Norman Horowitz, 90, the California Institute of Technology biologist who played key roles in understanding a variety of scientific questions, including genetics, evolutionary theory and whether there is life on Mars, died June 1 at his home in Pasadena, Calif. No cause of death was reported.
Dr. Horowitz was best known for conceiving the pyrolytic release experiment, instruments for which were carried to Mars aboard the two Viking landers in 1976.
At the time, researchers thought that potential Martian life would be able to use carbon monoxide or carbon dioxide from the atmosphere, in the absence of water vapor, to grow. The instruments took small samples of Martian soil and incubated them in a light chamber in the presence of the two gases, which had been radioactively labeled.
After 120 hours, any organic compounds that might have formed were broken down under high heat -- a technique called pyrolysis -- and studied with a mass spectrometer to determine whether they had incorporated any radioactive carbon.

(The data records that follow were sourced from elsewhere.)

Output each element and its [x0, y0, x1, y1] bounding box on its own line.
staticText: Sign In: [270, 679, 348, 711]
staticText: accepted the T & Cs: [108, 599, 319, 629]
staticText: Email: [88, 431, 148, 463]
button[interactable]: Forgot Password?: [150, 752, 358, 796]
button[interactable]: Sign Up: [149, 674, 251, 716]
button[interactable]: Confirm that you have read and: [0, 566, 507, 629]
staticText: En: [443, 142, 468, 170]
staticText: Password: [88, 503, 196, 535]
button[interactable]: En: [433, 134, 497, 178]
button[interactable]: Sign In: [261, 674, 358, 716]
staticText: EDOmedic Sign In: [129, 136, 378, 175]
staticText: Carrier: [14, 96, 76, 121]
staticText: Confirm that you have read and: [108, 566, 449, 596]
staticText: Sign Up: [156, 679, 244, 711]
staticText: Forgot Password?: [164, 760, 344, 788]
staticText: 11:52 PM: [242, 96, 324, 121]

They had not, and the experiments were taken as strong proof that life did not then exist on Mars, at least at the two landing sites. Now that researchers have found evidence of water under the Martian surface, however, many believe that the possibility of life still exists.
Dr. Horowitz played an even more important role in pinning down two important concepts in molecular biology. When he began his graduate studies in the late 1930s, very little was known about genes -- what they are made of or how they work.

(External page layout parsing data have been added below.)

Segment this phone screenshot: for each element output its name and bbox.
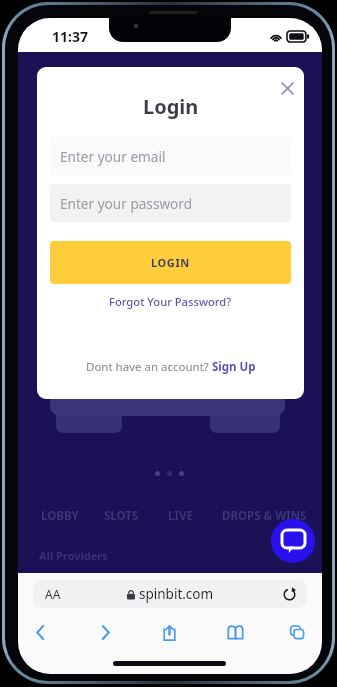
button[interactable]: Chat (271, 519, 315, 563)
staticText: LOGIN (151, 255, 190, 270)
button[interactable]: Enter your email (50, 137, 291, 175)
staticText: LOBBY (41, 508, 79, 524)
staticText: Enter your password (60, 194, 193, 213)
button[interactable]: Close (274, 75, 300, 101)
button[interactable]: Share (153, 616, 185, 648)
button[interactable]: Sign Up (212, 359, 256, 375)
staticText: Enter your email (60, 147, 166, 166)
staticText: Sign Up (212, 359, 256, 375)
staticText: Forgot Your Password? (109, 294, 232, 309)
staticText: LIVE (168, 508, 193, 524)
staticText: DROPS & WINS (222, 508, 307, 524)
staticText: All Providers (39, 548, 108, 563)
button[interactable]: LOGIN (50, 241, 291, 284)
staticText: SLOTS (104, 508, 139, 524)
staticText: AA (45, 586, 61, 602)
button[interactable]: DROPS & WINS (222, 508, 307, 524)
staticText: Login (143, 93, 199, 120)
button[interactable]: Back (24, 616, 56, 648)
button[interactable]: Forward (89, 616, 121, 648)
button[interactable]: Forgot Your Password? (37, 290, 304, 312)
staticText: 11:37 (52, 27, 88, 46)
button[interactable]: LIVE (168, 508, 193, 524)
button[interactable]: Bookmarks (219, 616, 251, 648)
button[interactable]: LOBBY (41, 508, 79, 524)
staticText: spinbit.com (139, 585, 214, 603)
button[interactable]: Tabs (281, 616, 313, 648)
button[interactable]: SLOTS (104, 508, 139, 524)
button[interactable]: Enter your password (50, 184, 291, 222)
button[interactable]: AA (33, 580, 307, 608)
button[interactable]: Reload (279, 584, 299, 604)
staticText: Dont have an account? (86, 359, 212, 375)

As a postdoctoral fellow at Stanford University during the World War II years, Dr. Horowitz worked with geneticists George W. Beadle and Edward L. Tatum, who were studying the red mold known as Neurospora crassi, an organism that had not previously been used in genetics research.
That work looked at a series of mutants, each of which required different organic compounds added to its diet. The research led to the creation of the "one gene, one enzyme" concept, which holds that each gene in the bacterial, and human, genome serves as the blueprint for only one enzyme that plays a role in the metabolism of cells.

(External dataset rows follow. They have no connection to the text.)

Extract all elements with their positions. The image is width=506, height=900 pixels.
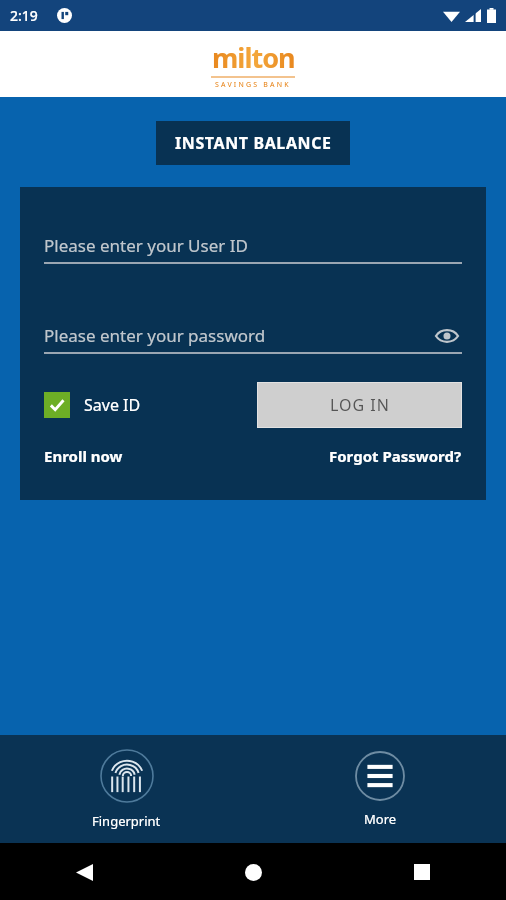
button[interactable]: Back (63, 851, 105, 893)
staticText: Forgot Password? (329, 446, 462, 466)
staticText: More (364, 810, 397, 828)
button[interactable]: Recent apps (401, 851, 443, 893)
button[interactable]: Fingerprint (92, 749, 161, 830)
staticText: Enroll now (44, 446, 123, 466)
staticText: SAVINGS BANK (215, 80, 291, 90)
staticText: LOG IN (330, 394, 390, 416)
button[interactable]: Forgot Password? (329, 446, 462, 466)
button[interactable]: Please enter your User ID (44, 223, 462, 265)
button[interactable]: Enroll now (44, 446, 123, 466)
staticText: Please enter your User ID (44, 234, 248, 257)
button[interactable]: More (355, 751, 405, 828)
staticText: INSTANT BALANCE (175, 132, 332, 154)
button[interactable]: INSTANT BALANCE (156, 121, 350, 165)
staticText: Fingerprint (92, 812, 161, 830)
button[interactable]: LOG IN (257, 382, 462, 428)
button[interactable]: Show password (432, 321, 462, 351)
button[interactable]: Save ID (44, 392, 141, 418)
button[interactable]: Home (232, 851, 274, 893)
staticText: Please enter your password (44, 324, 266, 347)
button[interactable]: Please enter your password (44, 313, 462, 355)
staticText: 2:19 (10, 6, 38, 25)
staticText: Save ID (84, 394, 141, 416)
staticText: milton (212, 39, 295, 76)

The work earned Beadle and Tatum half of the 1958 Nobel Prize in physiology/medicine. In his acceptance speech, Beadle credited Dr. Horowitz for much of the work that went into proving the concept.
In a crucial paper in 1945, Dr. Horowitz addressed how complex pathways within cells to synthesize biologically important compounds could have originated.
He pointed out that many such compounds were known to be synthesized step by step using intermediate compounds that apparently had no other roles in the cell. How could such a synthetic pathway have evolved, he asked, if it served no purpose until it was complete?
Dr. Horowitz reasoned that the end product of the pathway was at first obtained by organisms directly from the environment, where it could have been produced by non-biological mechanisms, as has been shown by many researchers.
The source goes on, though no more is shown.